Records below:
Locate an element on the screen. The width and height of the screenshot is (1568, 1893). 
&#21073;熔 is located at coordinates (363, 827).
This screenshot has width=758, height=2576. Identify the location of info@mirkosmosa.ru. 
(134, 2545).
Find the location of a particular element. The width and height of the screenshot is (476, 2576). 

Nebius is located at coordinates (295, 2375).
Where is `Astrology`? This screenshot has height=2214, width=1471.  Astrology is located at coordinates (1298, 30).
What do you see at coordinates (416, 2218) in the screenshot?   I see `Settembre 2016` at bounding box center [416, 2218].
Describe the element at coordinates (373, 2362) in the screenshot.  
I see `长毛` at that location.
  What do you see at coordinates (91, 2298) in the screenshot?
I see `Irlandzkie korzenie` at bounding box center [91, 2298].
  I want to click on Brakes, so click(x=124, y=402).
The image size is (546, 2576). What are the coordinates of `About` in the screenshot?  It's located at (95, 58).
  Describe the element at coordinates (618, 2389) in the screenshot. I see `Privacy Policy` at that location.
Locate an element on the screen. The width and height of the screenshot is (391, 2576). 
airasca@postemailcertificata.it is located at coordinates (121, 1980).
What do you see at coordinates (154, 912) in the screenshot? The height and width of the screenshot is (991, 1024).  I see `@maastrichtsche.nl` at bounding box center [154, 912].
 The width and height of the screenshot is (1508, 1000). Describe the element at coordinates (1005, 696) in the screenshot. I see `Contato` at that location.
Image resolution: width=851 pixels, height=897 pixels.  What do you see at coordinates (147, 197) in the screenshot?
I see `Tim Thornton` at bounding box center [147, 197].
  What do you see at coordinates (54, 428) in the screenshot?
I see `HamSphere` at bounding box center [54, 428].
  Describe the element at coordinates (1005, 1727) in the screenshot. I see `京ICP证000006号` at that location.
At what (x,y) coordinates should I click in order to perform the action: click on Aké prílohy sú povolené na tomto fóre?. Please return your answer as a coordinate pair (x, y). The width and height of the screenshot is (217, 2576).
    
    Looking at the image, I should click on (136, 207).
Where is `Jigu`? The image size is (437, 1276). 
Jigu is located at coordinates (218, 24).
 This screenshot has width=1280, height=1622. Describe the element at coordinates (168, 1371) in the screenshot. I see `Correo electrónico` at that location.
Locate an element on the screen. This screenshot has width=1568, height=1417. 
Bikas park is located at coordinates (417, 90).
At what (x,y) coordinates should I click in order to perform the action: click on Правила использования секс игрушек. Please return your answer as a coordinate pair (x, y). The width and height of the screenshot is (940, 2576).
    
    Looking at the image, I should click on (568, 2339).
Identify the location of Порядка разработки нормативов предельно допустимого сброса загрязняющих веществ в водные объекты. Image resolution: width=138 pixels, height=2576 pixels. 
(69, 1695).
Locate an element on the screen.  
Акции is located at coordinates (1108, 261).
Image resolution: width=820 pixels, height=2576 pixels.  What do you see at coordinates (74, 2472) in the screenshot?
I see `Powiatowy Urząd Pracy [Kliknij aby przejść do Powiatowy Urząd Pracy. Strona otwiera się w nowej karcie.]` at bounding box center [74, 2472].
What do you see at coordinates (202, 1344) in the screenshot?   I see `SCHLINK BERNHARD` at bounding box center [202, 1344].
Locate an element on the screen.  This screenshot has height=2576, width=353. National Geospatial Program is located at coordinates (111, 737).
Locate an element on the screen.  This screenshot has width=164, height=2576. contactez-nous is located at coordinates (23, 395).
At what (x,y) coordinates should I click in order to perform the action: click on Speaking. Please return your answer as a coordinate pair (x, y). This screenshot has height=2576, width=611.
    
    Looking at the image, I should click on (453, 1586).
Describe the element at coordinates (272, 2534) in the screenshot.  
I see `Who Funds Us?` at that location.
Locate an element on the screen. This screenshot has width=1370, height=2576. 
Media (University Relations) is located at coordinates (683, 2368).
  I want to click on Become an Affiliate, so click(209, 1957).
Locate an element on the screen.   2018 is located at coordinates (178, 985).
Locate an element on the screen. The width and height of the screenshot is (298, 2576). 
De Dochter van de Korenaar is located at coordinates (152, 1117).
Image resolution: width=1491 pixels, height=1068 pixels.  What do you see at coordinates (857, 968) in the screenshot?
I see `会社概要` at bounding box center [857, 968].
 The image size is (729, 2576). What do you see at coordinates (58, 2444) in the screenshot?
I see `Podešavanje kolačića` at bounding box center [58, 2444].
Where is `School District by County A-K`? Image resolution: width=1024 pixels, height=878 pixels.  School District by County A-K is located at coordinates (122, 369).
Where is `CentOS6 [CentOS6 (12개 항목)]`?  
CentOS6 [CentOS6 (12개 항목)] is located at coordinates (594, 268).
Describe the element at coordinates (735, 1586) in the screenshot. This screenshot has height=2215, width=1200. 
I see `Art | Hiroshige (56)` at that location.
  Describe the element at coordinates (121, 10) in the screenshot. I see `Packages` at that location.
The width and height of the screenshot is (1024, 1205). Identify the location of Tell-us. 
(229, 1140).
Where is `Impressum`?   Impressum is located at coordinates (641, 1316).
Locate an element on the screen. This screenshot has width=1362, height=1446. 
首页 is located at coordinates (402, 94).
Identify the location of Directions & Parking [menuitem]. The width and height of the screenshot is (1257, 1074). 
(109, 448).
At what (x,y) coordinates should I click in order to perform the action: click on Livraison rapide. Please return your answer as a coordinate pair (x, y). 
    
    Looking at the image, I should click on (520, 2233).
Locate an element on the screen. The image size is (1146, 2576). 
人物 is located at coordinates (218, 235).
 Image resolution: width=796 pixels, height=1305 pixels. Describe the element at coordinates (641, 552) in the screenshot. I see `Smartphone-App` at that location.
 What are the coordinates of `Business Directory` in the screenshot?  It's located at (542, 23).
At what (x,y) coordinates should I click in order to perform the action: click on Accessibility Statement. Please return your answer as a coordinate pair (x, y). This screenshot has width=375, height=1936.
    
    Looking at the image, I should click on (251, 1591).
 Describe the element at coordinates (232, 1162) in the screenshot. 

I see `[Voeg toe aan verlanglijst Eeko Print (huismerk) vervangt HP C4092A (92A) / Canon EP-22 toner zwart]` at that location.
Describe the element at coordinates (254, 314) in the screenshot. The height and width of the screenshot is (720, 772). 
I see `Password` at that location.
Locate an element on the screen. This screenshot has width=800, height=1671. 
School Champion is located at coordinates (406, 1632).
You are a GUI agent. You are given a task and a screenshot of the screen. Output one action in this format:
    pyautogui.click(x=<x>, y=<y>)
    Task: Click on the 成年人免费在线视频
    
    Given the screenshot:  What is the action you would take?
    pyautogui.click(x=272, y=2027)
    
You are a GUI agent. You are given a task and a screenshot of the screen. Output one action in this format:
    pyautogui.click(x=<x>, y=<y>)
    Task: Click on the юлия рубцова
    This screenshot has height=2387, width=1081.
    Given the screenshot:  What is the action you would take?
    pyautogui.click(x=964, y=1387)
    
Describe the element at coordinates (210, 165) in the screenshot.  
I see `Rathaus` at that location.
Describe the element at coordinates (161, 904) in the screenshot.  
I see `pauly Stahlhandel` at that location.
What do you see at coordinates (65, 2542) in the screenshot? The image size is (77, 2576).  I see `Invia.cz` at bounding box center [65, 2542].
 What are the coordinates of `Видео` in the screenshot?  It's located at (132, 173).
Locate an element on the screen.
End of Records.
→ **Problem details**: The entries above are to be transcribed in full and without error.

→ **Your response**:
Locate an element on the screen. The width and height of the screenshot is (1568, 1893). 
&#21073;熔 is located at coordinates (363, 827).
This screenshot has width=758, height=2576. Identify the location of info@mirkosmosa.ru. 
(134, 2545).
Find the location of a particular element. The width and height of the screenshot is (476, 2576). 

Nebius is located at coordinates (295, 2375).
Where is `Astrology`? This screenshot has height=2214, width=1471.  Astrology is located at coordinates (1298, 30).
What do you see at coordinates (416, 2218) in the screenshot?   I see `Settembre 2016` at bounding box center [416, 2218].
Describe the element at coordinates (373, 2362) in the screenshot.  
I see `长毛` at that location.
  What do you see at coordinates (91, 2298) in the screenshot?
I see `Irlandzkie korzenie` at bounding box center [91, 2298].
  I want to click on Brakes, so click(x=124, y=402).
The image size is (546, 2576). What are the coordinates of `About` in the screenshot?  It's located at (95, 58).
  Describe the element at coordinates (618, 2389) in the screenshot. I see `Privacy Policy` at that location.
Locate an element on the screen. The width and height of the screenshot is (391, 2576). 
airasca@postemailcertificata.it is located at coordinates (121, 1980).
What do you see at coordinates (154, 912) in the screenshot? The height and width of the screenshot is (991, 1024).  I see `@maastrichtsche.nl` at bounding box center [154, 912].
 The width and height of the screenshot is (1508, 1000). Describe the element at coordinates (1005, 696) in the screenshot. I see `Contato` at that location.
Image resolution: width=851 pixels, height=897 pixels.  What do you see at coordinates (147, 197) in the screenshot?
I see `Tim Thornton` at bounding box center [147, 197].
  What do you see at coordinates (54, 428) in the screenshot?
I see `HamSphere` at bounding box center [54, 428].
  Describe the element at coordinates (1005, 1727) in the screenshot. I see `京ICP证000006号` at that location.
At what (x,y) coordinates should I click in order to perform the action: click on Aké prílohy sú povolené na tomto fóre?. Please return your answer as a coordinate pair (x, y). The width and height of the screenshot is (217, 2576).
    
    Looking at the image, I should click on (136, 207).
Where is `Jigu`? The image size is (437, 1276). 
Jigu is located at coordinates (218, 24).
 This screenshot has width=1280, height=1622. Describe the element at coordinates (168, 1371) in the screenshot. I see `Correo electrónico` at that location.
Locate an element on the screen. This screenshot has width=1568, height=1417. 
Bikas park is located at coordinates (417, 90).
At what (x,y) coordinates should I click in order to perform the action: click on Правила использования секс игрушек. Please return your answer as a coordinate pair (x, y). The width and height of the screenshot is (940, 2576).
    
    Looking at the image, I should click on (568, 2339).
Identify the location of Порядка разработки нормативов предельно допустимого сброса загрязняющих веществ в водные объекты. Image resolution: width=138 pixels, height=2576 pixels. 
(69, 1695).
Locate an element on the screen.  
Акции is located at coordinates (1108, 261).
Image resolution: width=820 pixels, height=2576 pixels.  What do you see at coordinates (74, 2472) in the screenshot?
I see `Powiatowy Urząd Pracy [Kliknij aby przejść do Powiatowy Urząd Pracy. Strona otwiera się w nowej karcie.]` at bounding box center [74, 2472].
What do you see at coordinates (202, 1344) in the screenshot?   I see `SCHLINK BERNHARD` at bounding box center [202, 1344].
Locate an element on the screen.  This screenshot has height=2576, width=353. National Geospatial Program is located at coordinates (111, 737).
Locate an element on the screen.  This screenshot has width=164, height=2576. contactez-nous is located at coordinates (23, 395).
At what (x,y) coordinates should I click in order to perform the action: click on Speaking. Please return your answer as a coordinate pair (x, y). This screenshot has height=2576, width=611.
    
    Looking at the image, I should click on (453, 1586).
Describe the element at coordinates (272, 2534) in the screenshot.  
I see `Who Funds Us?` at that location.
Locate an element on the screen. This screenshot has width=1370, height=2576. 
Media (University Relations) is located at coordinates (683, 2368).
  I want to click on Become an Affiliate, so click(209, 1957).
Locate an element on the screen.   2018 is located at coordinates (178, 985).
Locate an element on the screen. The width and height of the screenshot is (298, 2576). 
De Dochter van de Korenaar is located at coordinates (152, 1117).
Image resolution: width=1491 pixels, height=1068 pixels.  What do you see at coordinates (857, 968) in the screenshot?
I see `会社概要` at bounding box center [857, 968].
 The image size is (729, 2576). What do you see at coordinates (58, 2444) in the screenshot?
I see `Podešavanje kolačića` at bounding box center [58, 2444].
Where is `School District by County A-K`? Image resolution: width=1024 pixels, height=878 pixels.  School District by County A-K is located at coordinates (122, 369).
Where is `CentOS6 [CentOS6 (12개 항목)]`?  
CentOS6 [CentOS6 (12개 항목)] is located at coordinates (594, 268).
Describe the element at coordinates (735, 1586) in the screenshot. This screenshot has height=2215, width=1200. 
I see `Art | Hiroshige (56)` at that location.
  Describe the element at coordinates (121, 10) in the screenshot. I see `Packages` at that location.
The width and height of the screenshot is (1024, 1205). Identify the location of Tell-us. 
(229, 1140).
Where is `Impressum`?   Impressum is located at coordinates (641, 1316).
Locate an element on the screen. This screenshot has width=1362, height=1446. 
首页 is located at coordinates (402, 94).
Identify the location of Directions & Parking [menuitem]. The width and height of the screenshot is (1257, 1074). 
(109, 448).
At what (x,y) coordinates should I click in order to perform the action: click on Livraison rapide. Please return your answer as a coordinate pair (x, y). 
    
    Looking at the image, I should click on (520, 2233).
Locate an element on the screen. The image size is (1146, 2576). 
人物 is located at coordinates (218, 235).
 Image resolution: width=796 pixels, height=1305 pixels. Describe the element at coordinates (641, 552) in the screenshot. I see `Smartphone-App` at that location.
 What are the coordinates of `Business Directory` in the screenshot?  It's located at (542, 23).
At what (x,y) coordinates should I click in order to perform the action: click on Accessibility Statement. Please return your answer as a coordinate pair (x, y). This screenshot has width=375, height=1936.
    
    Looking at the image, I should click on (251, 1591).
 Describe the element at coordinates (232, 1162) in the screenshot. 

I see `[Voeg toe aan verlanglijst Eeko Print (huismerk) vervangt HP C4092A (92A) / Canon EP-22 toner zwart]` at that location.
Describe the element at coordinates (254, 314) in the screenshot. The height and width of the screenshot is (720, 772). 
I see `Password` at that location.
Locate an element on the screen. This screenshot has width=800, height=1671. 
School Champion is located at coordinates (406, 1632).
You are a GUI agent. You are given a task and a screenshot of the screen. Output one action in this format:
    pyautogui.click(x=<x>, y=<y>)
    Task: Click on the 成年人免费在线视频
    
    Given the screenshot:  What is the action you would take?
    pyautogui.click(x=272, y=2027)
    
You are a GUI agent. You are given a task and a screenshot of the screen. Output one action in this format:
    pyautogui.click(x=<x>, y=<y>)
    Task: Click on the юлия рубцова
    This screenshot has height=2387, width=1081.
    Given the screenshot:  What is the action you would take?
    pyautogui.click(x=964, y=1387)
    
Describe the element at coordinates (210, 165) in the screenshot.  
I see `Rathaus` at that location.
Describe the element at coordinates (161, 904) in the screenshot.  
I see `pauly Stahlhandel` at that location.
What do you see at coordinates (65, 2542) in the screenshot? The image size is (77, 2576).  I see `Invia.cz` at bounding box center [65, 2542].
 What are the coordinates of `Видео` in the screenshot?  It's located at (132, 173).
Locate an element on the screen.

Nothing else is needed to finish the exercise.